You may also create or buy a dome to put over the top of your feeder to help keep the snow from gathering on it.
Alter the Recipe
Normally, your nectar for the hummingbird should be 4 parts water and 1 part sugar. But, during the colder season, you can alter this concoction to stop it from freezing.
For particularly colder days or prolonged period of chilly weather, change your mix to 3 parts water and 1 part sugar. The excess in sugar reduces the temperature at which the nectar can freeze. This is safe for hummingbirds and won’t harm them at all. It can even give them the much-needed energy pep at the time of food scarcity.
Get a Heated Feeder
Some feeders are designed to produce their own heat during the winter and it is not so bad to use them with hummingbirds. They may cost you extra but, they are effortless to use. All there is to do is to top them up with food, plug them in, and wait for the hummers to feed.
Check out this Feeder Heater that you can purchase from Amazon and see for yourself just how beneficial it is for you and your birdwatching satisfaction.

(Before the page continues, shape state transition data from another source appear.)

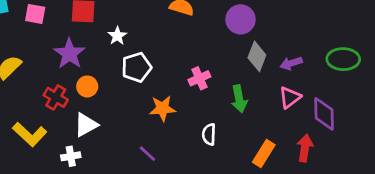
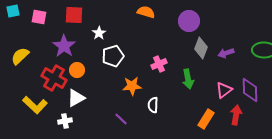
red cross: (56, 97) -> (54, 78), size x1.4
pink triangle: (290, 97) -> (224, 90), moved
white semicircle: (209, 134) -> (153, 105), moved

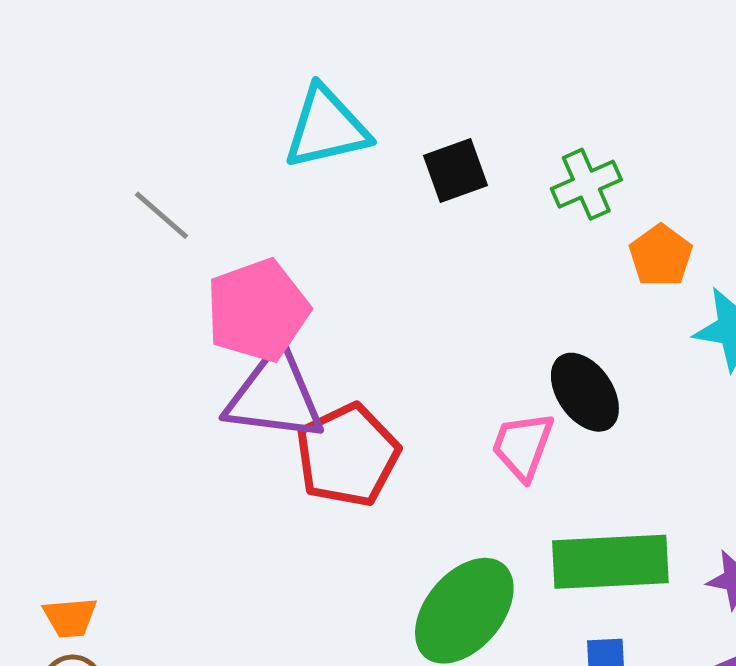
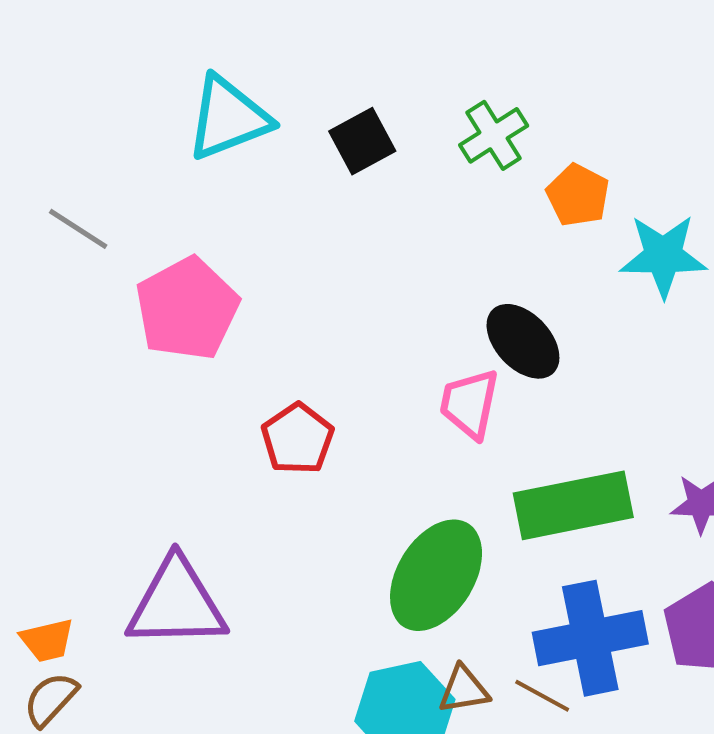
purple triangle: (275, 396) -> (176, 603), moved
red pentagon: (348, 455) -> (298, 439), size x0.7

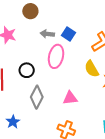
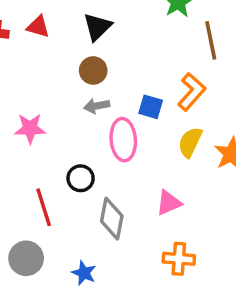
brown circle: (30, 11) -> (93, 70), moved
blue square: (68, 34) -> (151, 107), moved
yellow semicircle: (92, 69) -> (190, 142), turned 72

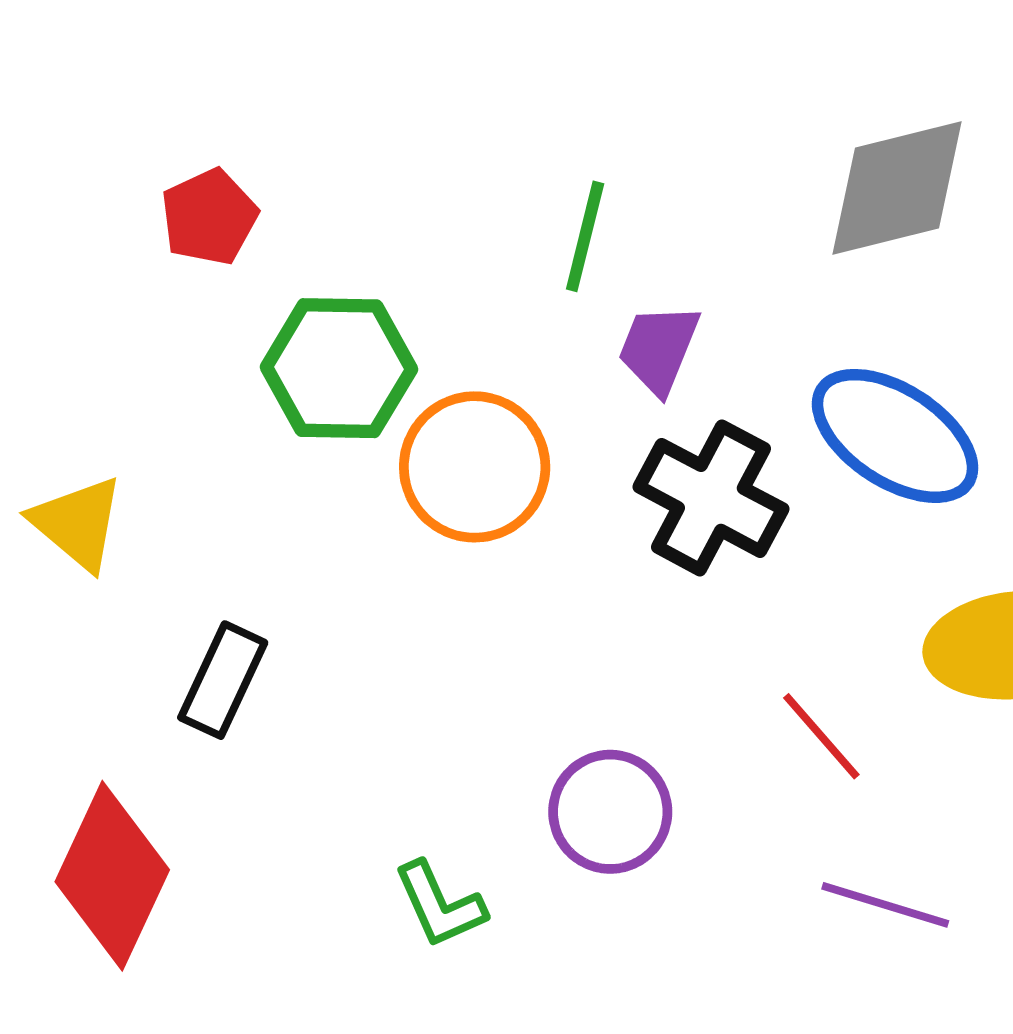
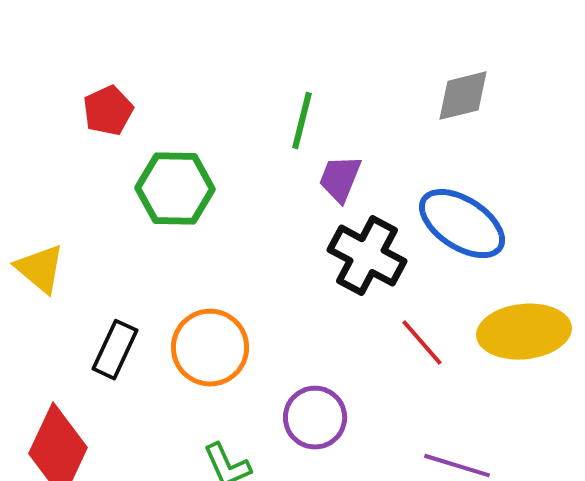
gray diamond: (897, 188) -> (463, 96), size x0.7
orange circle: (475, 467) -> (210, 348), moved
red line: (821, 736) -> (422, 343), moved

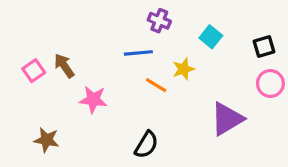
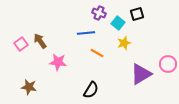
cyan square: (211, 37) -> (118, 23), moved
black square: (264, 46) -> (137, 14), moved
yellow star: (183, 69) -> (124, 43), moved
pink circle: (270, 84) -> (168, 64), moved

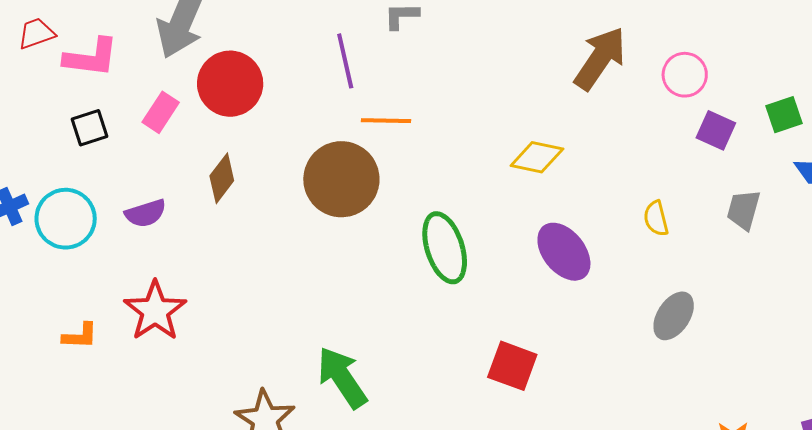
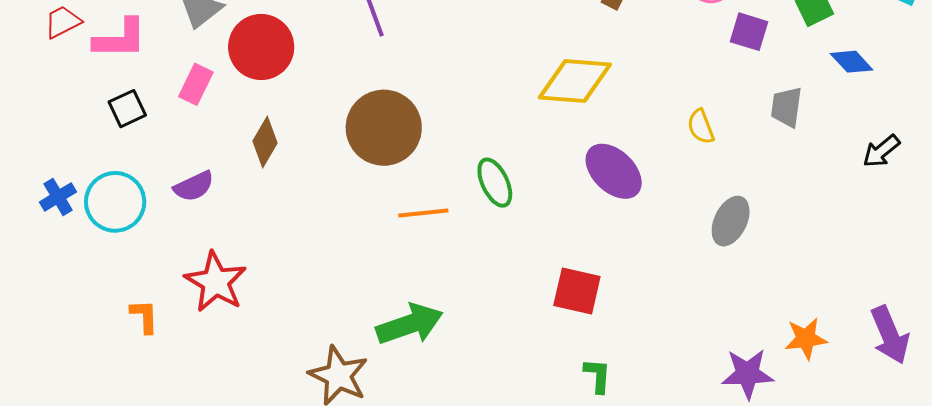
orange line: (386, 121) -> (423, 213), moved
yellow diamond: (537, 157) -> (575, 81), size x1.4
green ellipse: (445, 248) -> (495, 183), size x0.7
orange L-shape: (80, 336) -> (144, 316), turned -87
green arrow: (342, 377) -> (410, 324), turned 112

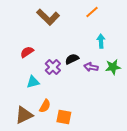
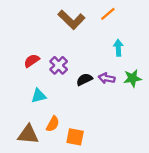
brown L-shape: (48, 17) -> (71, 20), moved
black semicircle: (72, 59) -> (84, 79), moved
purple cross: (53, 67) -> (59, 65), moved
brown triangle: (24, 115) -> (28, 135), turned 30

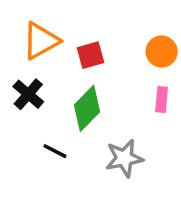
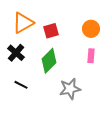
black line: (55, 151) -> (21, 85), moved

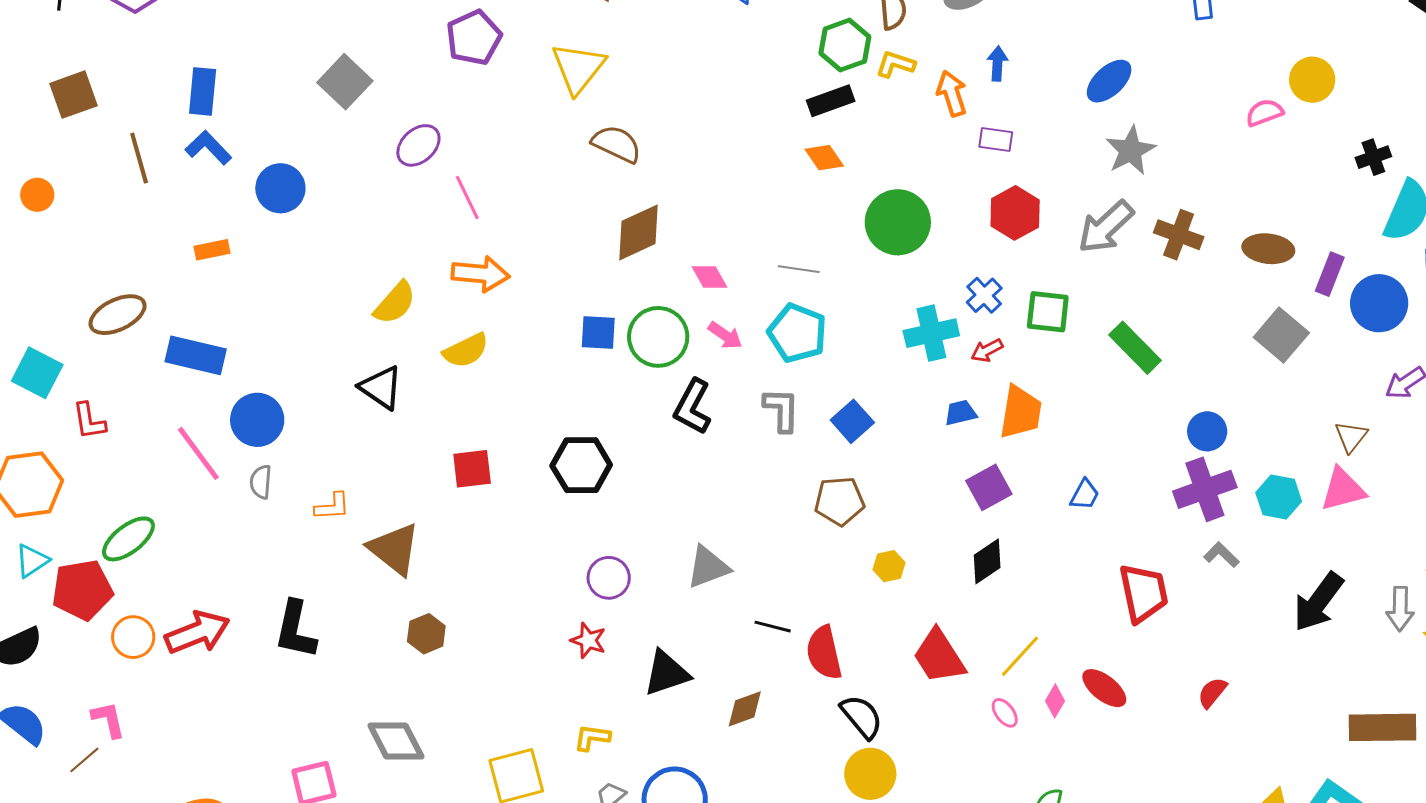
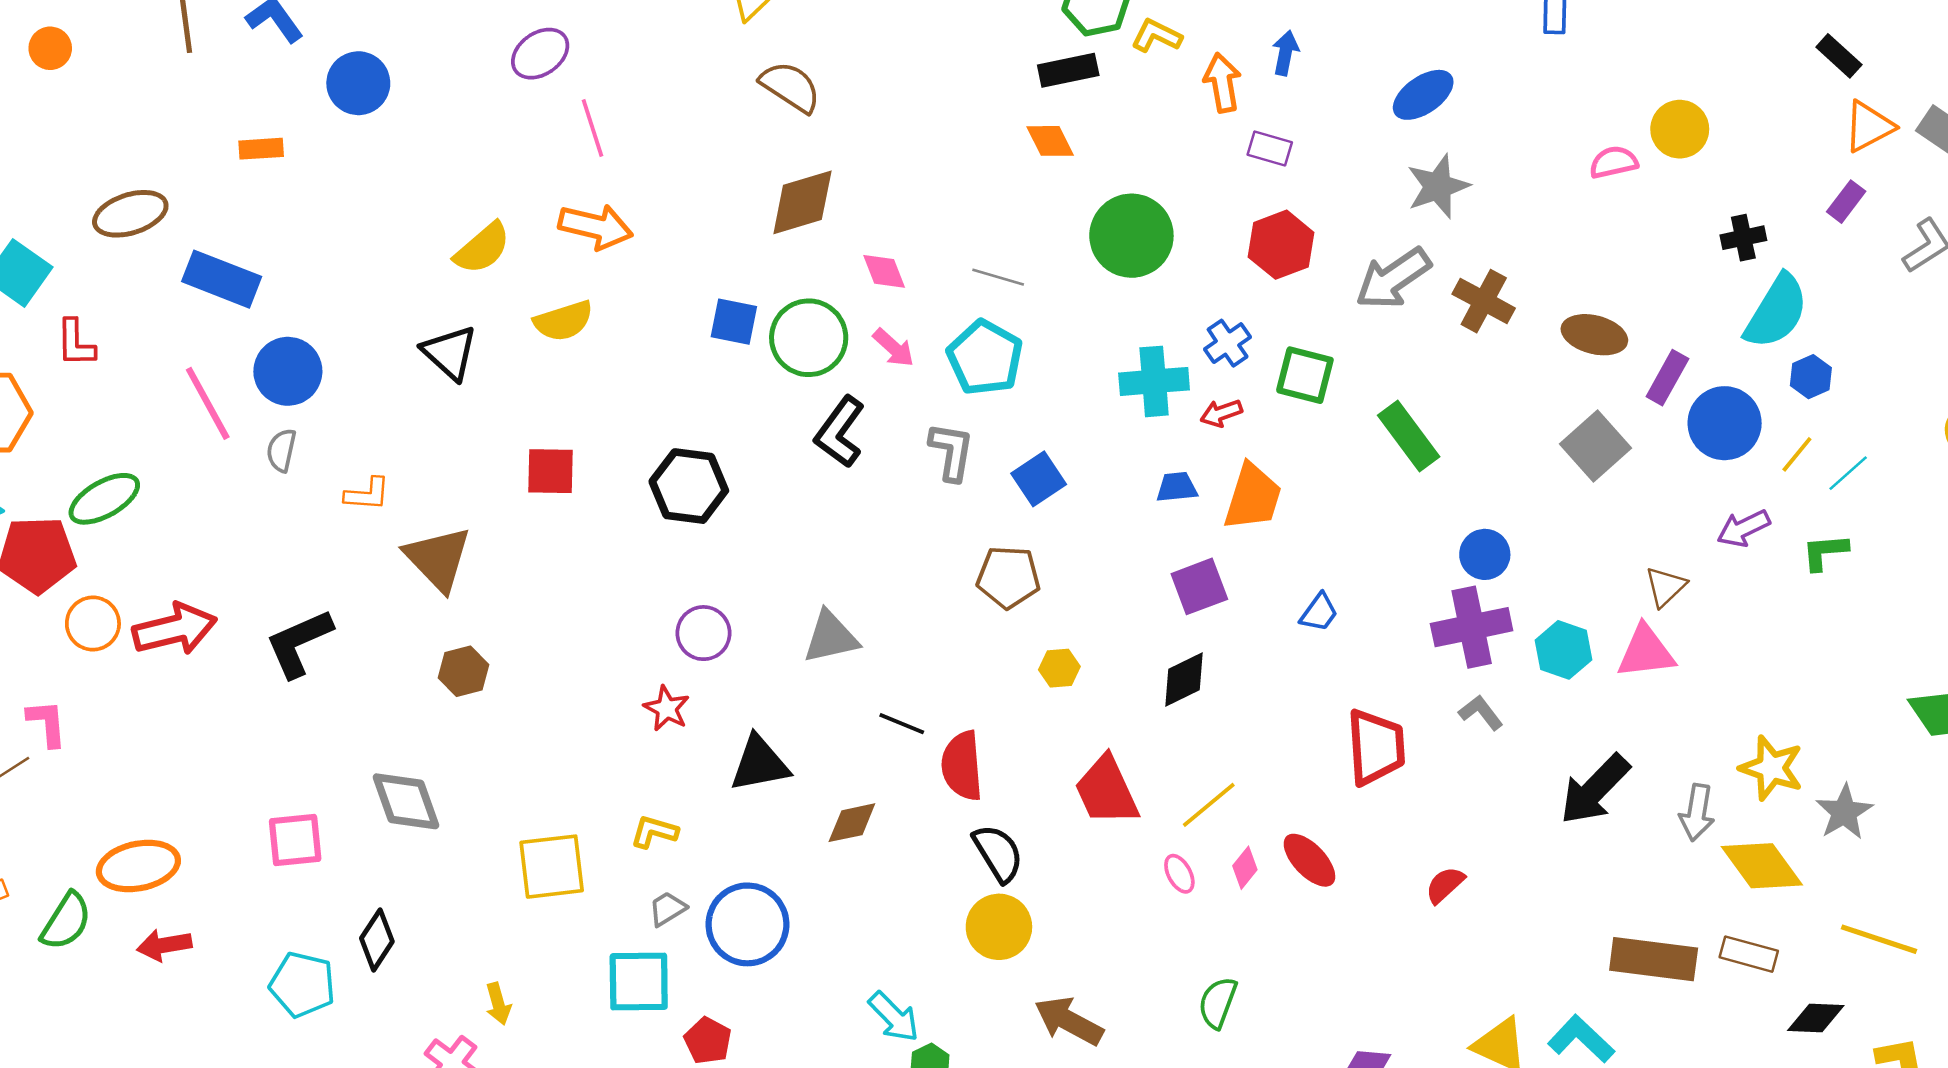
black L-shape: (295, 630) -> (299, 643), turned 46

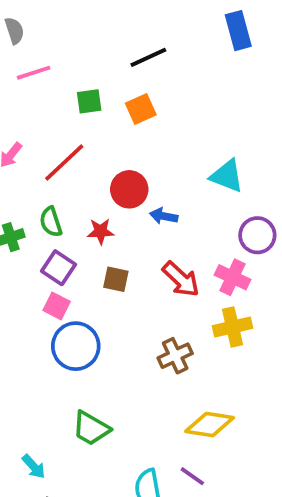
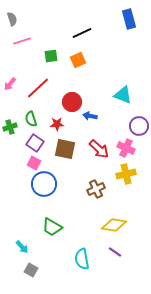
brown square: (116, 279) -> (65, 149), size x1.5
purple line: (192, 476) -> (115, 252), moved

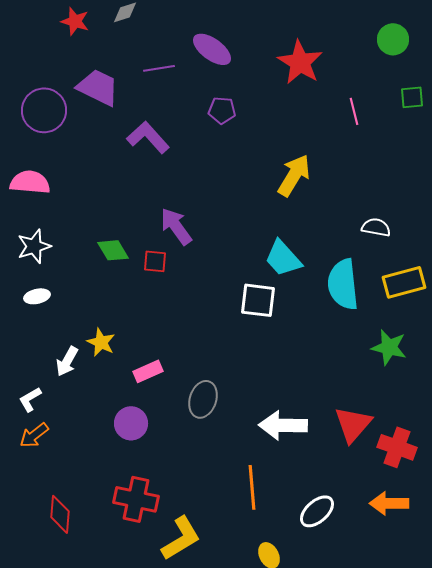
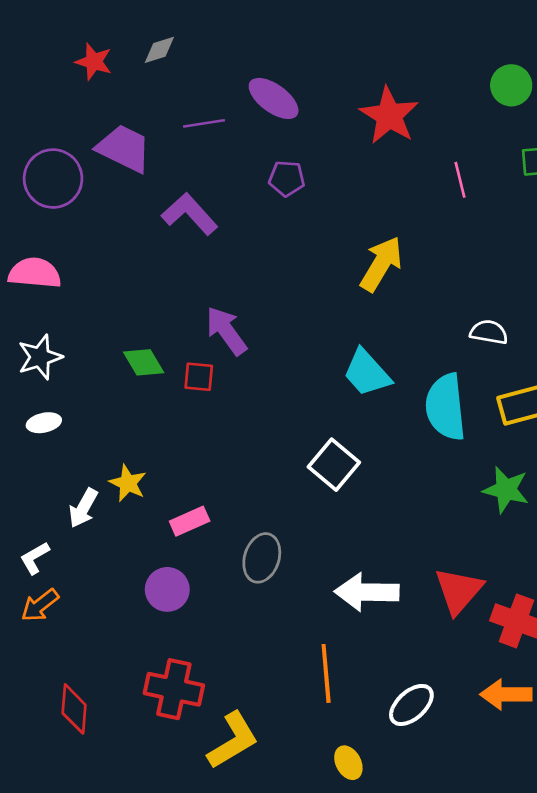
white square: (258, 300) -> (334, 465), moved, turned 33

While hummingbirds have this mechanism of entering into an energy-conservation mode during winter, they still have limits as to how low they can deal with temperature. However, freezing temperatures are not direct factors in the mortality of hummingbirds. What they need is to have enough supply of food like nectar and bugs. Otherwise, their nutrition will suffer.
During winter, there is little bug activity making it a challenge for hummingbirds. Nectars get frozen during winter, too and they shouldn’t drink them as they can actually cold-stun them.
The best way to keep hummingbirds from freezing is the first step we mentioned – preparing enough feeders to take alternates. Don’t worry about making too much nectar. They can be stored for later use and can stay fresh for up to 7 to 10 days.